NZ Woman's Weekly

Parenting conflicts

Parenting conflicts

I have friends who swear they never had a single argument until they had kids.

Now, they’re constantly at loggerheads over parenting issues. According to a US survey, here are the main subjects parents disagree on.

Discipline

He thinks the kids should be punished for terrible table manners and answering back, while you tend to turn a blind eye to what you consider minor misbehaviour.

Deciding what to discipline your kids for, and how to do it, can be a major point of difference between some couples – and often relates to how they were raised themselves. How you deal with discipline should be discussed when the kids are not around, and you’re both feeling calm.

Parenting skills

You can’t help sniping about the way he changes nappies, while he’s critical of you for catering to the child who is a fussy eater. It’s time to face facts – you’re different people, and you do things differently. Unless the way your other half does something poses health or safety risks, maybe you should consider biting your tongue.

Sharing duties

Huge resentment can build up if one partner feels the other isn’t pulling their weight. Often it is the woman who feels they end up doing the bulk of the housework, as well as the child raising – including getting up in the night or staying off work to look after sick kids – and this can lead to tension. Devising a roster is sometimes the best way to deal with this problem.

Grand scheme

You’re grateful your mum comes over and offers advice on raising your family, but he thinks she’s an interfering old bag.

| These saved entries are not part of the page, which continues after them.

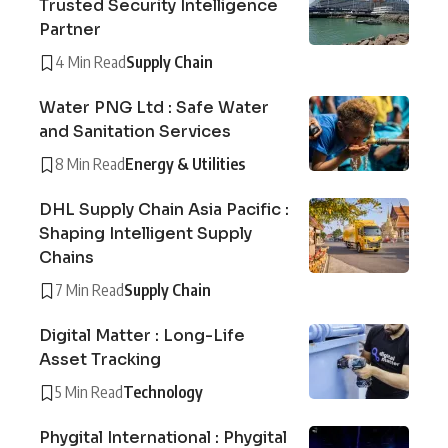
Trusted Security Intelligence
Partner
4 Min Read
Supply Chain
Water PNG Ltd : Safe Water
and Sanitation Services
8 Min Read
Energy & Utilities
DHL Supply Chain Asia Pacific :
Shaping Intelligent Supply
Chains
7 Min Read
Supply Chain
Digital Matter : Long-Life
Asset Tracking
5 Min Read
Technology
Phygital International : Phygital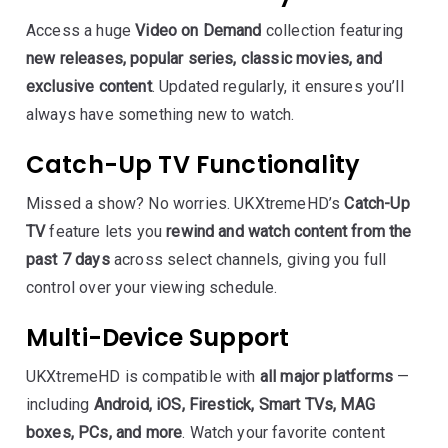
Access a huge
Video on Demand
collection featuring
new releases, popular series, classic movies, and
exclusive content
. Updated regularly, it ensures you’ll
always have something new to watch.
Catch-Up TV Functionality
Missed a show? No worries. UKXtremeHD’s
Catch-Up
TV
feature lets you
rewind and watch content from the
past 7 days
across select channels, giving you full
control over your viewing schedule.
Multi-Device Support
UKXtremeHD is compatible with
all major platforms
—
including
Android, iOS, Firestick, Smart TVs, MAG
boxes, PCs, and more
. Watch your favorite content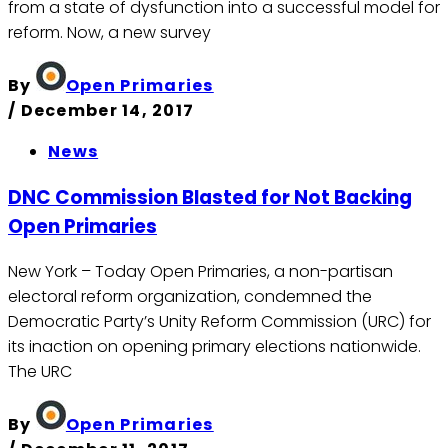
from a state of dysfunction into a successful model for
reform. Now, a new survey
By
Open Primaries
/
December 14, 2017
News
DNC Commission Blasted for Not Backing
Open Primaries
New York – Today Open Primaries, a non-partisan
electoral reform organization, condemned the
Democratic Party’s Unity Reform Commission (URC) for
its inaction on opening primary elections nationwide.
The URC
By
Open Primaries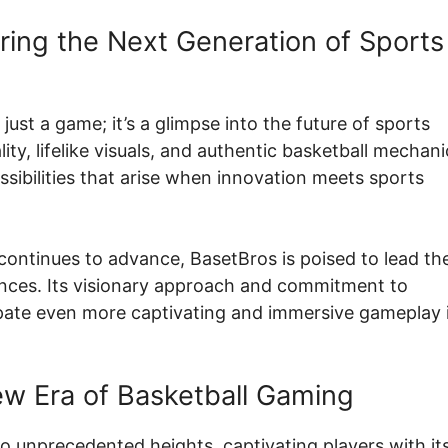
ering the Next Generation of Sports
 just a game; it’s a glimpse into the future of sports
lity, lifelike visuals, and authentic basketball mechani
ossibilities that arise when innovation meets sports
y continues to advance, BasetBros is poised to lead th
ences. Its visionary approach and commitment to
ipate even more captivating and immersive gameplay 
w Era of Basketball Gaming
o unprecedented heights, captivating players with it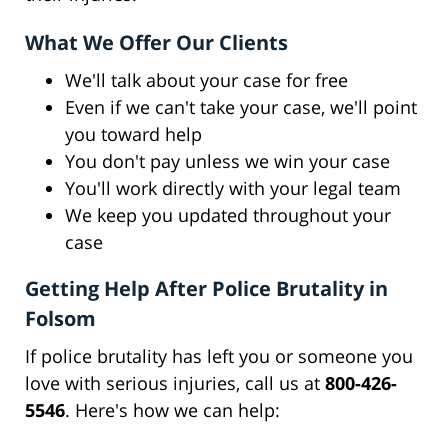
What We Offer Our Clients
We'll talk about your case for free
Even if we can't take your case, we'll point
you toward help
You don't pay unless we win your case
You'll work directly with your legal team
We keep you updated throughout your
case
Getting Help After Police Brutality in
Folsom
If police brutality has left you or someone you
love with serious injuries, call us at
800-426-
5546
. Here's how we can help:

There can be a fine line between grandparents being welcome, and sticking their oars in where they’re not wanted. It gets especially tricky if one partner feels the in-laws – or even their own parents – have too much influence, or doesn’t agree with their child-rearing ideas. You may need to diplomatically let grandparents know, ”This is the way we have decided to do things in our family.”

“Me” time

The fact he still gets to play golf, or go for drinks after work with his mates, drives you mad, while he gets annoyed when you “pop out” to the shops and arrive home hours later, or lock yourself in the bathroom to enjoy a soak in the bath.

Having “me” time is crucial when you’re a parent, or it can all become too much – and you should be sensitive towards each other’s needs to still do some of the things you enjoyed before the kids came along. Sit down and agree some guidelines about the amount of time you get to spend doing your own thing.

Resolve the issues

If there is a specific bugbear that has you constantly at each other’s throats, it is a good idea to work hard at resolving it – not just for the sake of your marriage, but also for your kids’ wellbeing.

Research shows that constantly witnessing parents arguing can have long-term effects on children. One French study found that youngsters who regularly saw parents fighting were more likely to have mental illnesses when they were adults.

Contact the Citizen’s Advice Bureau for details of counselling organisations, or check out the directory on familyservices.govt.nz.